Recent studies reviewed here and elsewhere (16, 17) have advanced our understanding of the mechanisms whereby the metabolism of glucose, fatty acids, and amino acids is reprogrammed in human cancers. This metabolic reprogramming is a virtually universal characteristic of advanced metastatic disease. This is best illustrated by the observation that the most sensitive clinical test for detecting occult metastases is the uptake of [18F]fluorodeoxyglucose as determined by PET (18). Can a characteristic that is so useful for diagnosis also be exploited for therapy? Research that elucidated the mechanisms by which cancer cells induce blood vessel growth led to the development of angiogenesis inhibitors as anticancer agents over the last decade (19).

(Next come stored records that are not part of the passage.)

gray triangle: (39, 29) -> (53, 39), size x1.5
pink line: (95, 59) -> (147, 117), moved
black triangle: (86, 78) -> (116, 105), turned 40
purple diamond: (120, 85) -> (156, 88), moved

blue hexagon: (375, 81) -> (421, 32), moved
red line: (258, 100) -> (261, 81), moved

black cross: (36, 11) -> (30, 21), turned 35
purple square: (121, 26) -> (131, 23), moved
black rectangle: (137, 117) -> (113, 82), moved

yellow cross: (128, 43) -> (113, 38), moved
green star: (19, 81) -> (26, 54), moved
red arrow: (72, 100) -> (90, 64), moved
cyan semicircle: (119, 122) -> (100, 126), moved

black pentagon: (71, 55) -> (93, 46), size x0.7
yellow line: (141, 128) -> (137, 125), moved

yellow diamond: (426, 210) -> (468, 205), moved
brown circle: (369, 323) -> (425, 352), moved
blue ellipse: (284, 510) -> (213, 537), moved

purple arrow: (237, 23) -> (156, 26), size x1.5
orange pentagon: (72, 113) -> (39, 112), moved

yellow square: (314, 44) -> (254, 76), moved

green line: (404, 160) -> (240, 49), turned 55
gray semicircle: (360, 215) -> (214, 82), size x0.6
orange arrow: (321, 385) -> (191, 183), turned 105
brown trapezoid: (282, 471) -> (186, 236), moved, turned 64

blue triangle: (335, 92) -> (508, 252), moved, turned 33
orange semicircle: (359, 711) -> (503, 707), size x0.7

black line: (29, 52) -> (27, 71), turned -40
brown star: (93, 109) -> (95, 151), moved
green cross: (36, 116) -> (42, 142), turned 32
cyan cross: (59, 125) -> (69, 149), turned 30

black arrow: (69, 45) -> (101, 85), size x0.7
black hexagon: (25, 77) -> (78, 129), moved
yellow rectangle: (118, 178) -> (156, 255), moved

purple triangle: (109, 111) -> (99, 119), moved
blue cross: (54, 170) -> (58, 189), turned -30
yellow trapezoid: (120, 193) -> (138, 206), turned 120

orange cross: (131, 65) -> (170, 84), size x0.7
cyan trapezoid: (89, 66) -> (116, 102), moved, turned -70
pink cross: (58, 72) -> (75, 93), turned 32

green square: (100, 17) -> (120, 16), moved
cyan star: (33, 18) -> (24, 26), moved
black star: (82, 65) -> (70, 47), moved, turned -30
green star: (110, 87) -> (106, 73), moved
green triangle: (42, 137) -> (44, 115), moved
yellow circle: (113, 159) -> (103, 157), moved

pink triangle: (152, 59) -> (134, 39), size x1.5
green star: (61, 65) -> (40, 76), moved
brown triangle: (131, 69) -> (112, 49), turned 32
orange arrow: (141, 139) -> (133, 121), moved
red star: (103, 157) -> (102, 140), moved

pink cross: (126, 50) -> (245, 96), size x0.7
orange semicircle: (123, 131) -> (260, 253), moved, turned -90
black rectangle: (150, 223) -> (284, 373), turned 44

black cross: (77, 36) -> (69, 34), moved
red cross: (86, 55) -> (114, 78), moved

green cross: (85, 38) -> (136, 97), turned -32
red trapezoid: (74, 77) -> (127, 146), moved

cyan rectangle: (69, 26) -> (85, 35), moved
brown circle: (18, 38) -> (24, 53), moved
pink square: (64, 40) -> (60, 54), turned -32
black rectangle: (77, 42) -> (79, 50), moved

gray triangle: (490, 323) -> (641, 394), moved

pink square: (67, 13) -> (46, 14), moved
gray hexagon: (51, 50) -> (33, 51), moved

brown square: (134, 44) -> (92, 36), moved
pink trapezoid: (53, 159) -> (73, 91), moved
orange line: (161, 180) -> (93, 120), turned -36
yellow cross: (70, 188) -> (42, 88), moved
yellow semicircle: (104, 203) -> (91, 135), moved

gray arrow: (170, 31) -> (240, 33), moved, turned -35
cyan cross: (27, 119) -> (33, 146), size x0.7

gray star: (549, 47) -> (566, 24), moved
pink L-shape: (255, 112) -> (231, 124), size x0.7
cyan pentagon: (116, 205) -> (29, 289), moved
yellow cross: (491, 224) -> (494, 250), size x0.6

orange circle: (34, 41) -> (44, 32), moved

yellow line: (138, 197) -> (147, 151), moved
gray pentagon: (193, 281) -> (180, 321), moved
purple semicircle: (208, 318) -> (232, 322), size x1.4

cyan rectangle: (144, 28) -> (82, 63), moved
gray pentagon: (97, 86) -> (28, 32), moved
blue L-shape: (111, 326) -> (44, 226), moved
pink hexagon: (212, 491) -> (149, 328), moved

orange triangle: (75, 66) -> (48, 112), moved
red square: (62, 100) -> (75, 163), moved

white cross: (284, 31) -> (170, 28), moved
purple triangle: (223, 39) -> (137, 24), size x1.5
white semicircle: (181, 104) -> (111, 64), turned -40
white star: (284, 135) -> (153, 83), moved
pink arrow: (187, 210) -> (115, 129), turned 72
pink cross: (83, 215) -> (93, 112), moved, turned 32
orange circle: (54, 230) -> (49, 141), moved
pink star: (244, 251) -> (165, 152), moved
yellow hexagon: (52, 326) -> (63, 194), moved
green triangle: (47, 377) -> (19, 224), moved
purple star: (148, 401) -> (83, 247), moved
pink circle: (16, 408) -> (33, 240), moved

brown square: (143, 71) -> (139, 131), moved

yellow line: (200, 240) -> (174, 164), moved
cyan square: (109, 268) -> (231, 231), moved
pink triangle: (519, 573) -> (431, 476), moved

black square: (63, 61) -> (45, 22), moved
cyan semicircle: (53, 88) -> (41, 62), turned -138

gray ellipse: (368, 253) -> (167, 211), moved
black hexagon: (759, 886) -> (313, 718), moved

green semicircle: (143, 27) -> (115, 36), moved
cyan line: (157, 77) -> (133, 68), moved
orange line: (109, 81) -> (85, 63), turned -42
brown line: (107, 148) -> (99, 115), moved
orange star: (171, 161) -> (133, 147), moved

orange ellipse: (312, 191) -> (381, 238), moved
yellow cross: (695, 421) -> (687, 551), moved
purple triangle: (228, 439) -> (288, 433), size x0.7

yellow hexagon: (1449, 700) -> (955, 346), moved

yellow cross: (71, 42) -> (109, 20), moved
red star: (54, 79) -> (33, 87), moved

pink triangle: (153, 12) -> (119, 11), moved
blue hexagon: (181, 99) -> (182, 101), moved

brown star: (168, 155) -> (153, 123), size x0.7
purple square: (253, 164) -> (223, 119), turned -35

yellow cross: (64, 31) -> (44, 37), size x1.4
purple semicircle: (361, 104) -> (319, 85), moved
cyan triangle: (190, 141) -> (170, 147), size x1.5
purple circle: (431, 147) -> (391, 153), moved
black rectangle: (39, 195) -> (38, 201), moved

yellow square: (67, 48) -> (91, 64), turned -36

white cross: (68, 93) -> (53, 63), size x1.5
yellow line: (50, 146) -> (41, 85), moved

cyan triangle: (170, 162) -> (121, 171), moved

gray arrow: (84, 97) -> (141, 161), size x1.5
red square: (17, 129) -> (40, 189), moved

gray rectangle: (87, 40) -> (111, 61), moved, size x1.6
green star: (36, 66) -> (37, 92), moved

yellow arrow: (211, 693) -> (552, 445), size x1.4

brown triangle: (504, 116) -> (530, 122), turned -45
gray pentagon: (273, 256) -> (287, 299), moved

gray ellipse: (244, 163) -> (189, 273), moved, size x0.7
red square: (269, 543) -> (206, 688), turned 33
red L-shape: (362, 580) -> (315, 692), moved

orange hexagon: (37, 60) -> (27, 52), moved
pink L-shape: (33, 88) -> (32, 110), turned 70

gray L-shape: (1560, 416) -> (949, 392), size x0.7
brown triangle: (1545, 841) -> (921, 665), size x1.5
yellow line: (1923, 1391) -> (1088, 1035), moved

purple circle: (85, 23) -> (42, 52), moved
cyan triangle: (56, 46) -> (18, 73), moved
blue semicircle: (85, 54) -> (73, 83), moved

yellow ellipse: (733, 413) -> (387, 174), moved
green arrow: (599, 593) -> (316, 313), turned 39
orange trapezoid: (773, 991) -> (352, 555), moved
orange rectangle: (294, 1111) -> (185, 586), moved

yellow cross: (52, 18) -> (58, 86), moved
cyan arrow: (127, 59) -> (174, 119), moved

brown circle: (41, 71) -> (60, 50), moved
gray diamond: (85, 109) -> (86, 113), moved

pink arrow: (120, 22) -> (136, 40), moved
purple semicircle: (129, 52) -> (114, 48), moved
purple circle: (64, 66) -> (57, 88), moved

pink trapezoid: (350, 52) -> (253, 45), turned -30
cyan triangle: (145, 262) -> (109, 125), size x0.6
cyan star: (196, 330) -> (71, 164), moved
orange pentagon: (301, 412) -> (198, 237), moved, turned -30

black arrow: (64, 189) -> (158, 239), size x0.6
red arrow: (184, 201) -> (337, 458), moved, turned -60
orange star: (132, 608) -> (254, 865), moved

Inhibitors of HIF-1, LDHA, PDK1, CA9, NHE1, and now MCT1 have shown anticancer effects in tumor xenograft models (11, 17, 20). It is likely that over the next decade, clinical translation of advances in our understanding of cancer metabolism will have an impact on cancer therapy. Furthermore, a treatment strategy in which tumors are deprived of both O2 (through angiogenesis inhibition) and their ability to adapt to hypoxia (through metabolic inhibition) may represent a formidable combination therapy.

Acknowledgments

Work in the author’s laboratory is supported by the American Diabetes Association; NIH grants R01-HL55338, P20-GM78494, P01-HL65608, and N01-HV28180; and the Johns Hopkins Institute for Cell Engineering.

Footnotes

Nonstandard abbreviations used: LDH, lactate dehydrogenase; MCT, monocarboxylate transporter.

Conflict of interest: The author has declared that no conflict of interest exists.

Citation for this article: J. Clin. Invest. 118:3835–3837 (2008). doi:10.1172/JCI37373.

See the related article beginning on page 3930.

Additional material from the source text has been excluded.